→ **INSTRUCTIONS FOR THE TASK**: Every entry below should appear in the answer exactly as written, apart from the pictures.

--*--

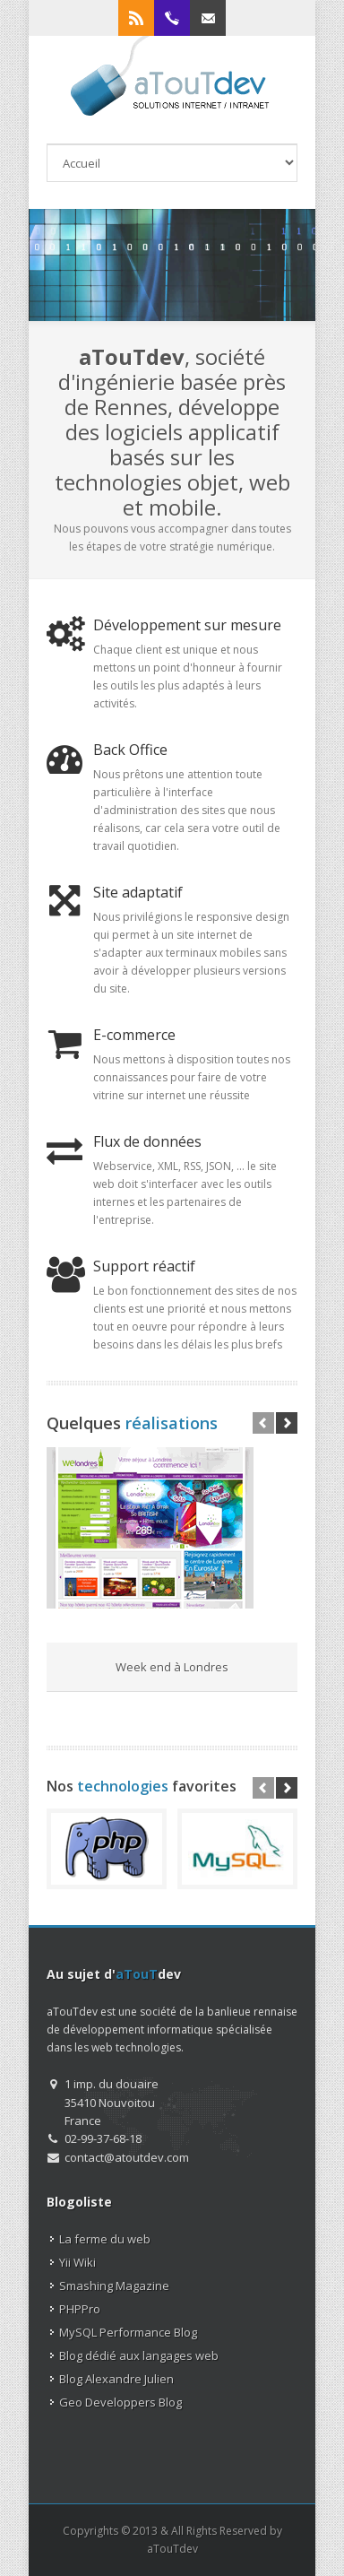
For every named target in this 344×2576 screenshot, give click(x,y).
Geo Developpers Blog (120, 2402)
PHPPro (79, 2309)
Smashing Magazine (114, 2285)
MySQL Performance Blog (128, 2332)
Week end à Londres (172, 1667)
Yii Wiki (77, 2262)
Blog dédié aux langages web (139, 2355)
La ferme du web (104, 2239)
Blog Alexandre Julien (116, 2379)
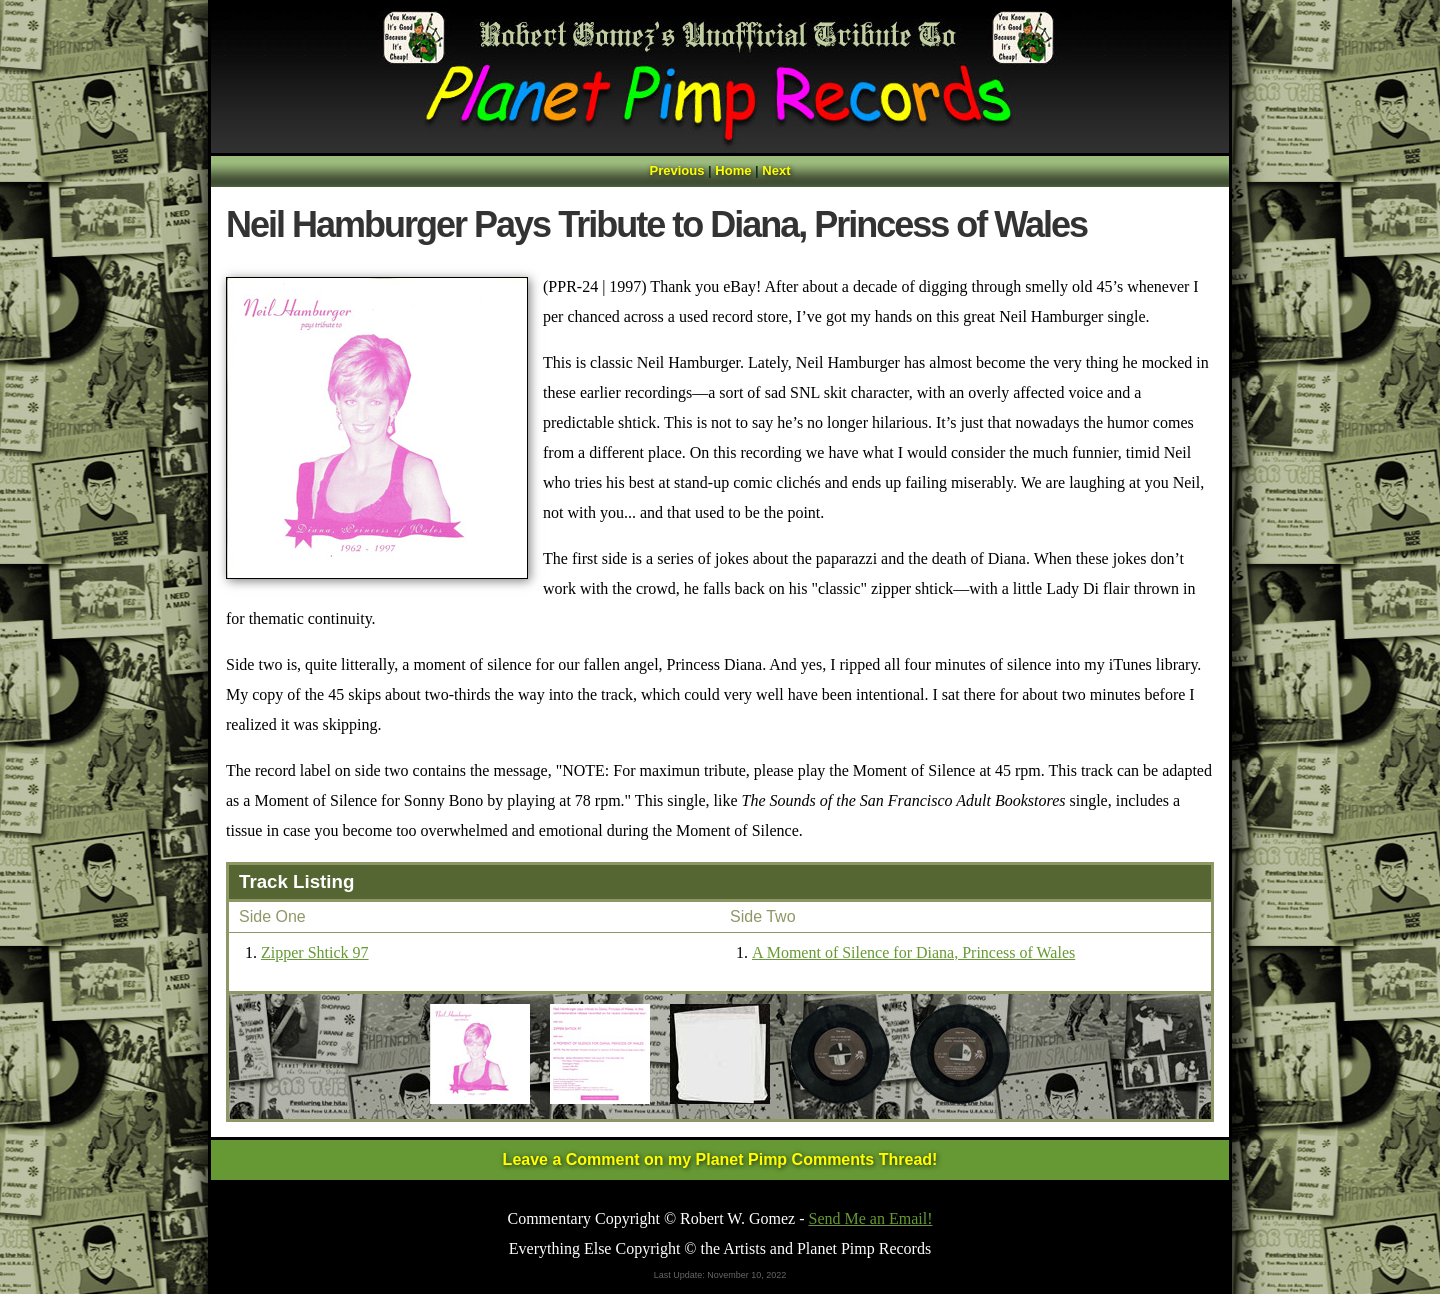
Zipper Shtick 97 (315, 952)
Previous (677, 170)
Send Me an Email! (871, 1218)
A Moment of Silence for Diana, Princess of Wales (913, 952)
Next (776, 170)
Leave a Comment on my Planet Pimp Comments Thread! (720, 1159)
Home (733, 170)
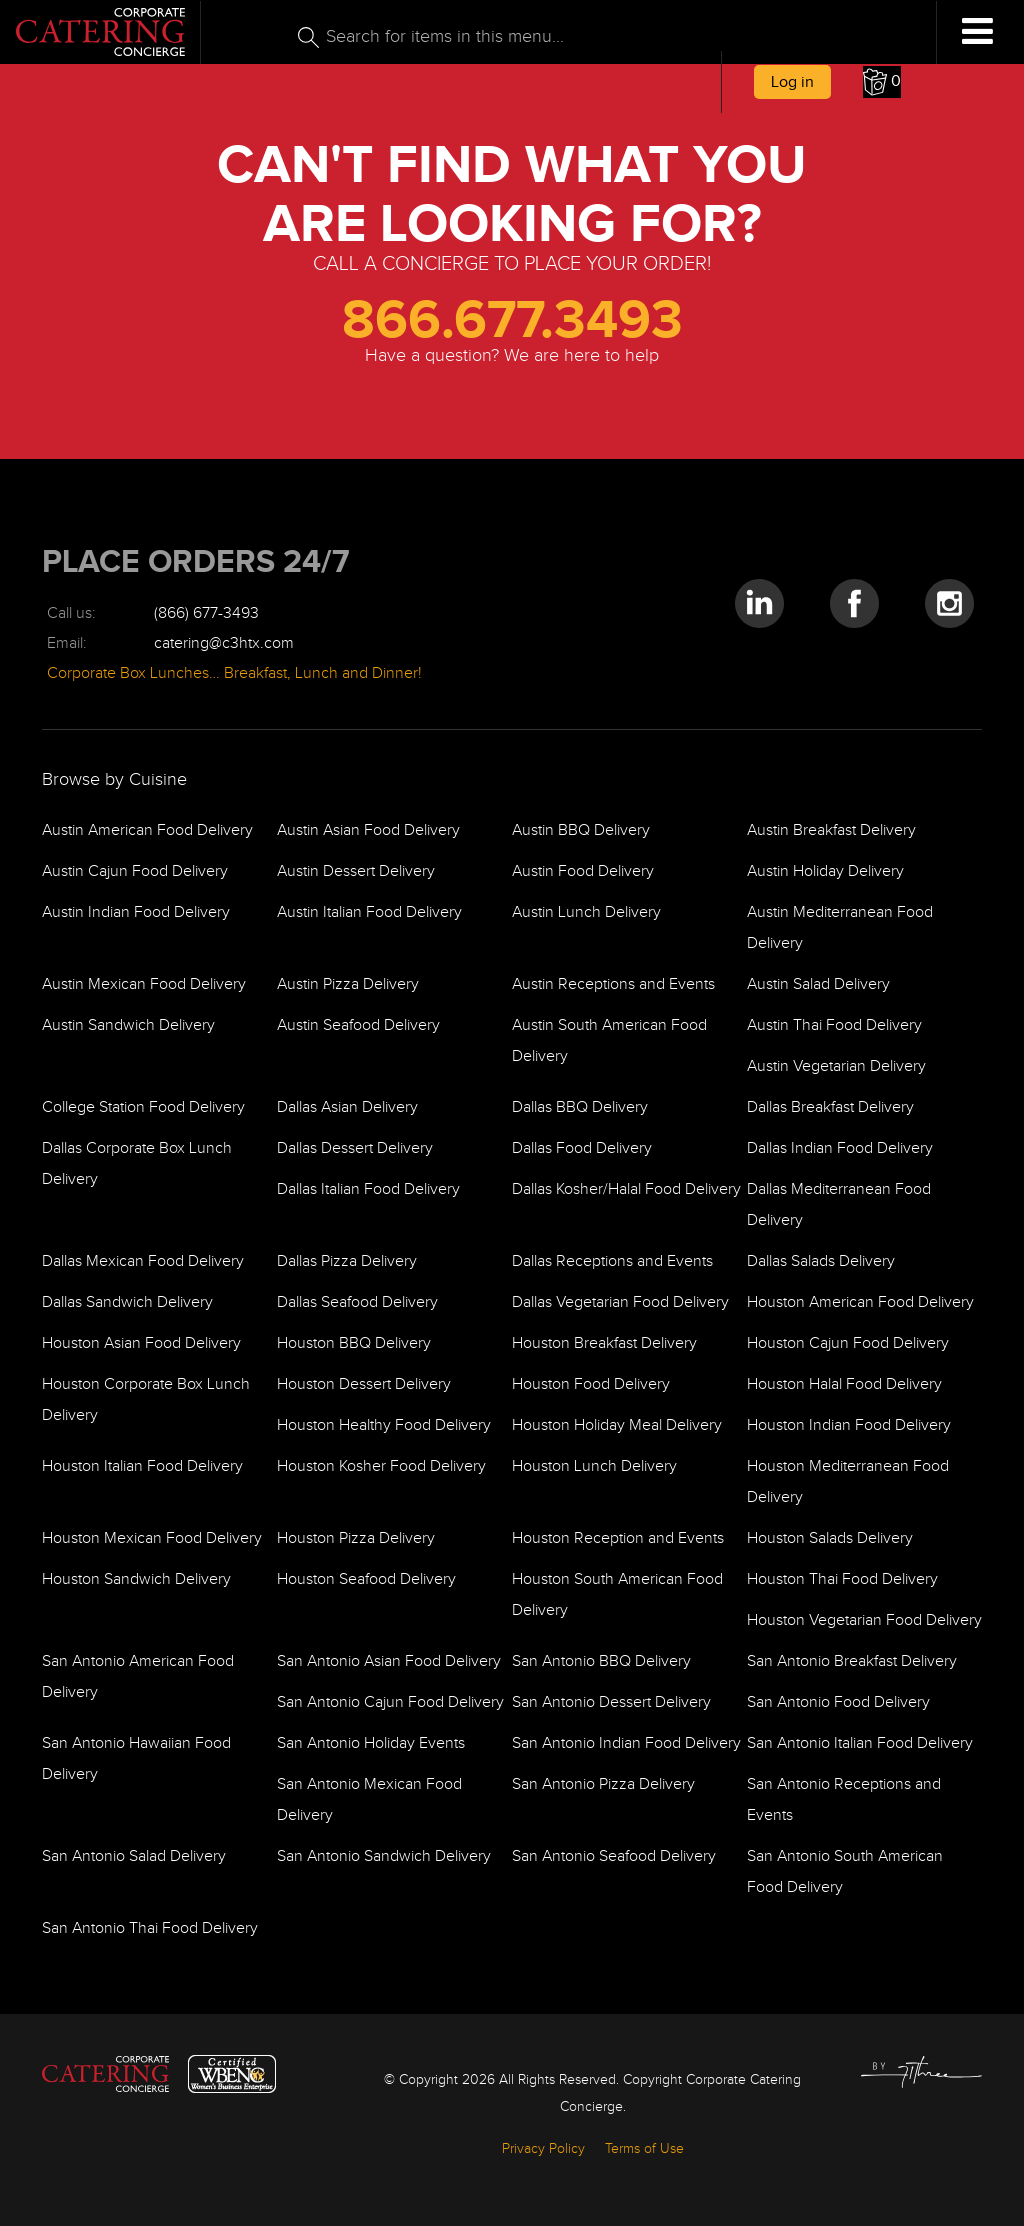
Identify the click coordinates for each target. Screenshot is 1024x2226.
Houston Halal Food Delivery (844, 1384)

--*--

→ **RESPONSE BELOW**:
For every named target in this 344×2576 screenshot, give click(x,y).
Geo Developpers Blog (120, 2402)
PHPPro (79, 2309)
Smashing Magazine (114, 2285)
MySQL Performance Blog (128, 2332)
Week end à Londres (172, 1667)
Yii Wiki (77, 2262)
Blog dédié aux langages web (139, 2355)
La ferme du web (104, 2239)
Blog Alexandre Julien (116, 2379)
Zipper Shtick 97 (315, 952)
Previous (677, 170)
Send Me an Email! (871, 1218)
A Moment of Silence for Diana, Princess of Wales (913, 952)
Next (776, 170)
Leave a Comment on my Planet Pimp Comments Thread! (720, 1159)
Home (733, 170)
Identify the click coordinates for each target. Screenshot is 1024x2226.
Houston Halal Food Delivery (844, 1384)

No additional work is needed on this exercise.